Core Concepts
Before diving into commands, it helps to understand four terms Lorex uses throughout.
Skill
A skill is a Markdown document that teaches an AI agent something specific about your project. Think of it as a reference card the agent can always read before touching a particular area of the codebase.
A skill answers questions like:
- "What are the rules for this module?"
- "How does authentication work here?"
- "What do I need to know before deploying?"
A skill lives at .lorex/skills/<name>/SKILL.md. That file is the one and only place you author or edit it.
.lorex/skills/
auth-logic/
SKILL.md ← the skill you write
api-conventions/
SKILL.mdRegistry
A registry is a plain Git repository that stores skills for a team. You create it once (any Git host works) and every project that connects to it can install skills from it.
Think of it like an npm registry, but for AI knowledge. Skills published to the registry are versioned in Git — you get PRs, diffs, rollbacks, and history for free.
A registry has a policy (stored as /.lorex-registry.json in the registry repo) that controls whether contributors can push directly or must go through a pull request.
Tap
A tap is a read-only skill source — any public Git repository that contains skills. Unlike a registry, a tap has no publish policy and no manifest; Lorex simply clones it and lets you install skills from it.
Taps are useful when you want to pull in a curated skill collection maintained by someone else (a framework team, an open-source project, a colleague's repo) without giving them write access to your own registry.
lorex tap add https://github.com/dotnet/skills --root plugins/
lorex install # tap skills appear alongside registry skillsTap caches live at ~/.lorex/taps/<slug>/ and are shared across all projects on your machine. A registry can also declare recommendedTaps in its policy — Lorex surfaces these during lorex init and lets you choose which ones to add.
Adapter
An adapter tells Lorex how to make your skills visible to a specific AI agent. Different agents look for knowledge in different places — Claude reads .claude/skills/, Cursor reads .cursor/rules/, Gemini reads from paths listed in .gemini/settings.json, and so on.

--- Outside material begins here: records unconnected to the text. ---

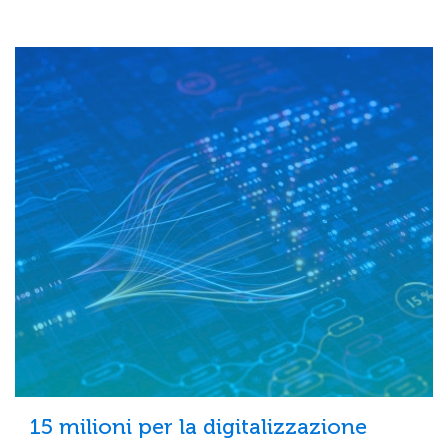
15 milioni per la digitalizzazione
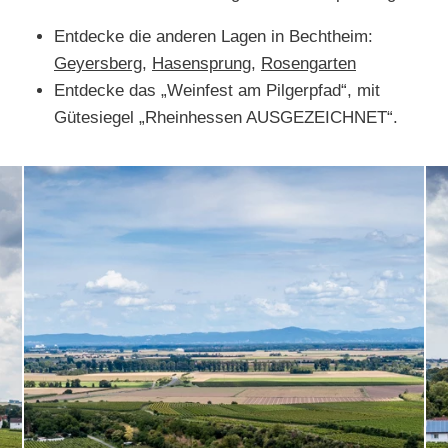
Entdecke die anderen Lagen in Bechtheim:
Geyersberg
,
Hasensprung
,
Rosengarten
Entdecke das „Weinfest am Pilgerpfad“, mit
Gütesiegel „Rheinhessen AUSGEZEICHNET“.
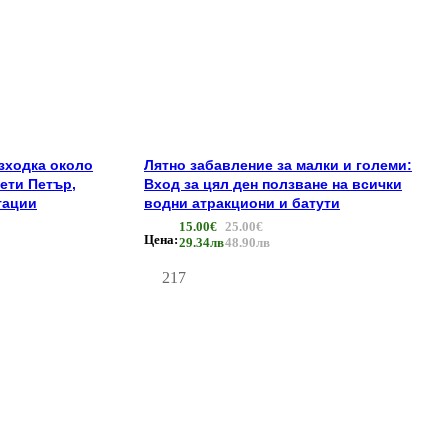
зходка около
Лятно забавление за малки и големи:
ети Петър,
Вход за цял ден ползване на всички
тации
водни атракциони и батути
15.00€
25.00€
Цена:
29.34лв
48.90лв
217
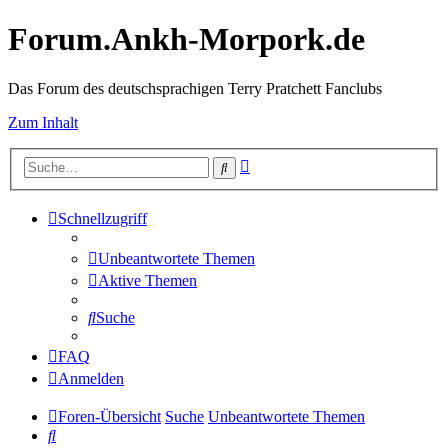
Forum.Ankh-Morpork.de
Das Forum des deutschsprachigen Terry Pratchett Fanclubs
Zum Inhalt
Erweiterte
Suche
Suche
Schnellzugriff
Unbeantwortete Themen
Aktive Themen
Suche
FAQ
Anmelden
Foren-Übersicht
Suche
Unbeantwortete Themen
Suche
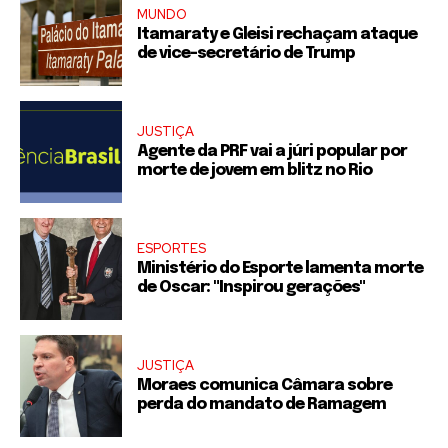
MUNDO
Itamaraty e Gleisi rechaçam ataque
de vice-secretário de Trump
JUSTIÇA
Agente da PRF vai a júri popular por
morte de jovem em blitz no Rio
ESPORTES
Ministério do Esporte lamenta morte
de Oscar: "Inspirou gerações"
JUSTIÇA
Moraes comunica Câmara sobre
perda do mandato de Ramagem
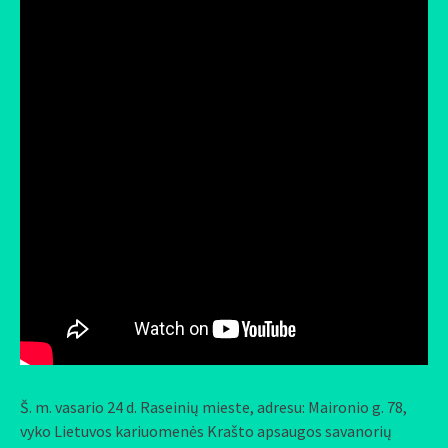
Š. m. vasario 24 d. Raseinių mieste, adresu: Maironio g. 78,
vyko Lietuvos kariuomenės Krašto apsaugos savanorių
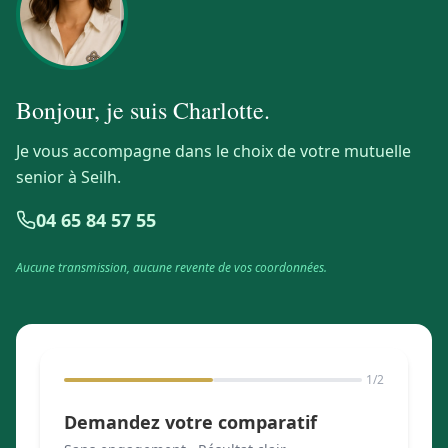
Bonjour, je suis
Charlotte
.
Je vous accompagne dans le choix de votre mutuelle
senior à Seilh.
04 65 84 57 55
Aucune transmission, aucune revente de vos coordonnées.
1
/2
Demandez votre comparatif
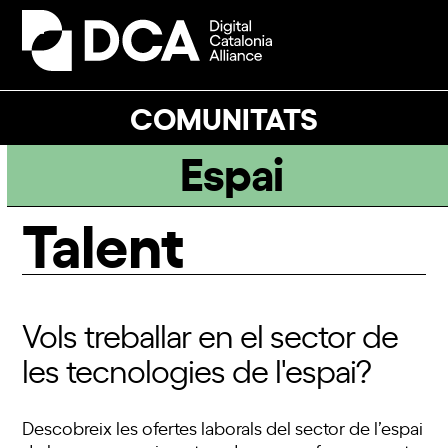
Skip
to
Open
Close
content
mobile
mobile
menu
menu
COMUNITATS
Espai
Talent
Vols treballar en el sector de
les tecnologies de l'espai?
Descobreix les ofertes laborals del sector de l’espai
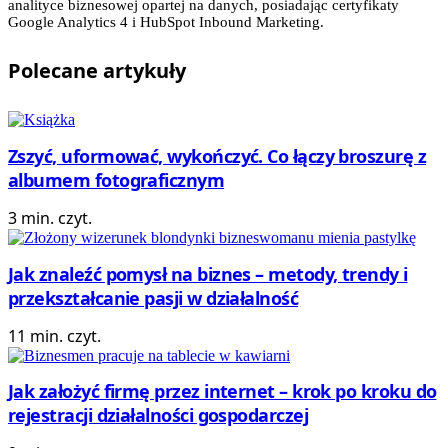
analityce biznesowej opartej na danych, posiadając certyfikaty
Google Analytics 4 i HubSpot Inbound Marketing.
Polecane
artykuły
Zszyć, uformować, wykończyć. Co łączy broszurę z
albumem fotograficznym
3 min. czyt.
Jak znaleźć pomysł na biznes – metody, trendy i
przekształcanie pasji w działalność
11 min. czyt.
Jak założyć firmę przez internet – krok po kroku do
rejestracji działalności gospodarczej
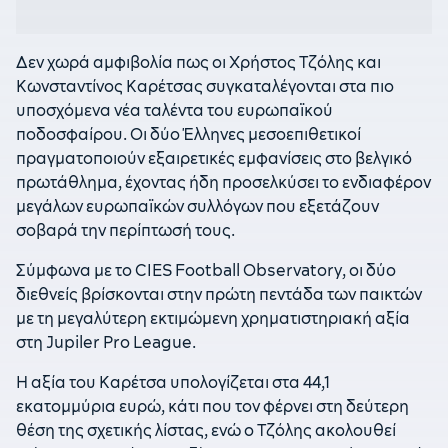
Δεν χωρά αμφιβολία πως οι Χρήστος Τζόλης και
Κωνσταντίνος Καρέτσας συγκαταλέγονται στα πιο
υποσχόμενα νέα ταλέντα του ευρωπαϊκού
ποδοσφαίρου. Οι δύο Έλληνες μεσοεπιθετικοί
πραγματοποιούν εξαιρετικές εμφανίσεις στο βελγικό
πρωτάθλημα, έχοντας ήδη προσελκύσει το ενδιαφέρον
μεγάλων ευρωπαϊκών συλλόγων που εξετάζουν
σοβαρά την περίπτωσή τους.
Σύμφωνα με το CIES Football Observatory, οι δύο
διεθνείς βρίσκονται στην πρώτη πεντάδα των παικτών
με τη μεγαλύτερη εκτιμώμενη χρηματιστηριακή αξία
στη Jupiler Pro League.
Η αξία του Καρέτσα υπολογίζεται στα 44,1
εκατομμύρια ευρώ, κάτι που τον φέρνει στη δεύτερη
θέση της σχετικής λίστας, ενώ ο Τζόλης ακολουθεί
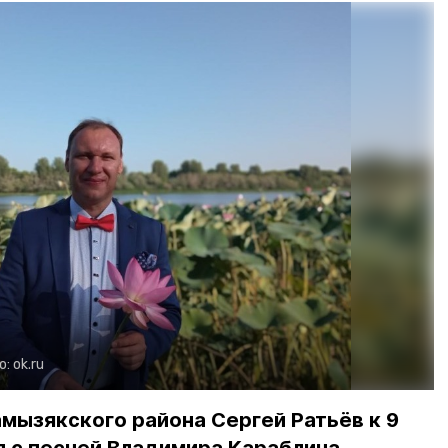
о:
ok.ru
мызякского района Сергей Ратьёв к 9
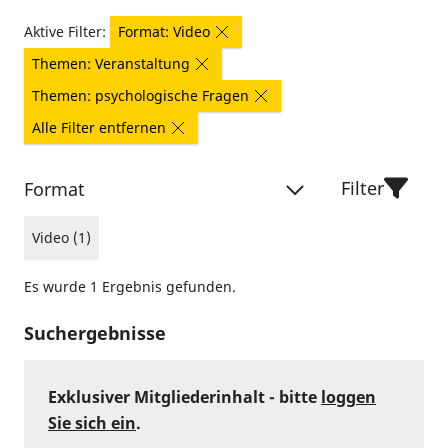
Aktive Filter:
Format: Video
Themen: Veranstaltung
Themen: psychologische Fragen
Alle Filter entfernen
Filter
Format
Video (1)
Es wurde 1 Ergebnis gefunden.
Suchergebnisse
Exklusiver Mitgliederinhalt - bitte
loggen
Sie sich ein
.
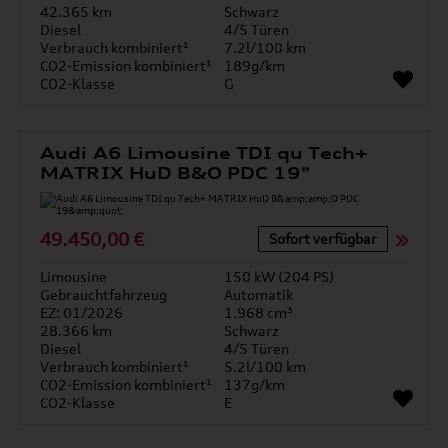
42.365 km
Schwarz
Diesel
4/5 Türen
Verbrauch kombiniert¹
7.2l/100 km
CO2-Emission kombiniert¹
189g/km
CO2-Klasse
G
Audi A6 Limousine TDI qu Tech+
MATRIX HuD B&O PDC 19"
49.450,00 €
Sofort verfügbar
Limousine
150 kW (204 PS)
Gebrauchtfahrzeug
Automatik
EZ: 01/2026
1.968 cm³
28.366 km
Schwarz
Diesel
4/5 Türen
Verbrauch kombiniert¹
5.2l/100 km
CO2-Emission kombiniert¹
137g/km
CO2-Klasse
E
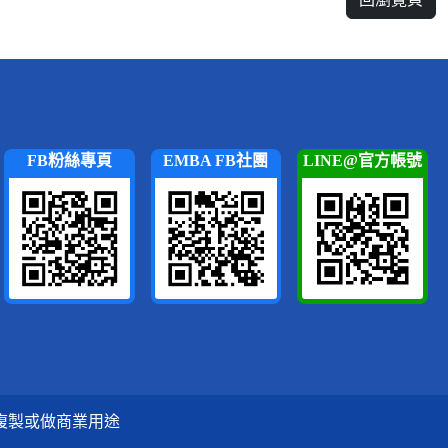
FB粉絲專頁
EMBA FB社團
LINE@官方帳號
複製或做商業用途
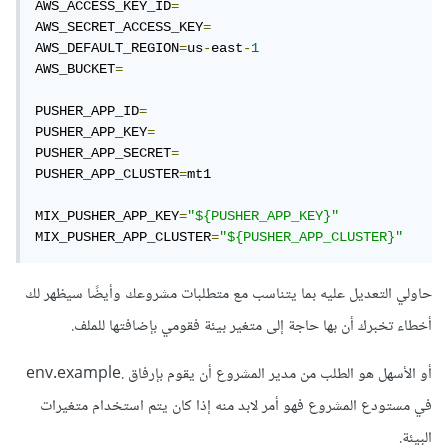
AWS_ACCESS_KEY_ID
=
AWS_SECRET_ACCESS_KEY
=
AWS_DEFAULT_REGION
=
us
-
east
-
1
AWS_BUCKET
=
PUSHER_APP_ID
=
PUSHER_APP_KEY
=
PUSHER_APP_SECRET
=
PUSHER_APP_CLUSTER
=
mt1

MIX_PUSHER_APP_KEY
=
"${PUSHER_APP_KEY}"
MIX_PUSHER_APP_CLUSTER
=
"${PUSHER_APP_CLUSTER}"
حاولي التعديل عليه بما يتناسب مع متطلبات مشروعك وأيضًا سيظهر لك
أخطاء تخبرك أن بها حاجة إلى متغير بيئة فقومي بإضافتها للملف.
أو الأسهل هو الطلب من مدير المشروع أن يقوم بإرفاق .env.example
في مستودع المشروع فهو أمر لابد منه إذا كان يتم استخدام متغيرات
البيئة.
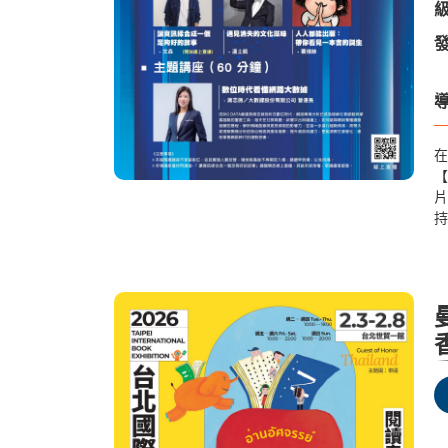
級
發
導
在
【
片
持
享
本
餘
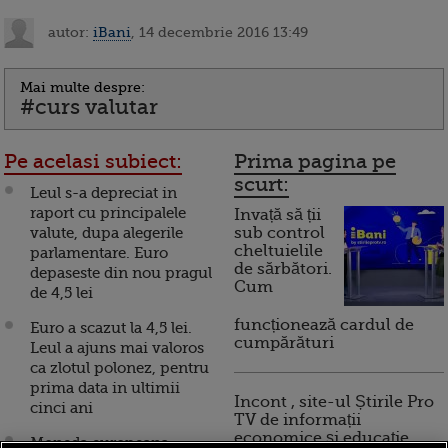
autor:
iBani
, 14 decembrie 2016 13:49
Mai multe despre:
#curs valutar
Pe acelasi subiect:
Prima pagina pe
scurt:
Leul s-a depreciat in
raport cu principalele
Invață să ții
valute, dupa alegerile
sub control
cheltuielile
parlamentare. Euro
de sărbători.
depaseste din nou pragul
Cum
de 4,5 lei
funcționează cardul de
Euro a scazut la 4,5 lei.
cumpărături
Leul a ajuns mai valoros
ca zlotul polonez, pentru
prima data in ultimii
Incont , site-ul Știrile Pro
cinci ani
TV de informații
economice și educație
Moneda europeana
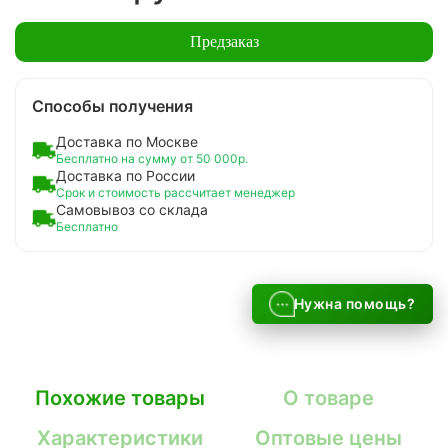
Предзаказ
Способы получения
Доставка по Москве
Бесплатно на сумму от 50 000р.
Доставка по России
Срок и стоимость рассчитает менеджер
Самовывоз со склада
Бесплатно
Нужна помощь?
Похожие товары
О товаре
Характеристики
Оптовые цены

When you run lorex refresh, Lorex reads your installed skills from .lorex/skills/ and projects them into every configured adapter's native location. Most adapters do this by creating directory symlinks; Cursor and Roo generate rule files; Gemini updates a settings file.
You choose which adapters to enable during lorex init. You can enable as many as you want — they all stay in sync automatically.
Projection
A projection is what Lorex writes into an agent's native location. It is always a derived output — Lorex generates it from the canonical skill stored in .lorex/skills/.
Because projections are derived, you should typically gitignore them and re-generate them with lorex refresh after cloning. The canonical state to commit is .lorex/lorex.json and .lorex/skills/.
How the pieces fit together
~/.lorex/taps/github.com_dotnet_skills/ ← shared tap cache (all projects)
csharp-scripts/SKILL.md
linq-patterns/SKILL.md
Your project
├── .lorex/
│ ├── lorex.json ← config: registry URL, taps, adapters, installed skills
│ └── skills/
│ ├── auth-logic/
│ │ └── SKILL.md ← local skill (you write this)
│ ├── api-conventions/ → registry cache ← registry symlink
│ └── csharp-scripts/ → tap cache ← tap symlink
│
├── .claude/skills/
│ ├── auth-logic ──────────────────────────────┐ symlinks back to
│ ├── api-conventions ───────────────────────┐ │ .lorex/skills/
│ └── csharp-scripts ──────────────────────┐ │ │
│ │ │ │
└── .cursor/rules/ │ │ │
├── lorex-auth-logic.mdc │ │ │ ← generated rule files
├── lorex-api-conventions.mdc ───────────┘ │ │
└── lorex-csharp-scripts.mdc ──────────────┘ │
│
(all point into .lorex/skills/)One source of truth. Every agent stays in sync — whether a skill came from your registry, a tap, or was authored locally.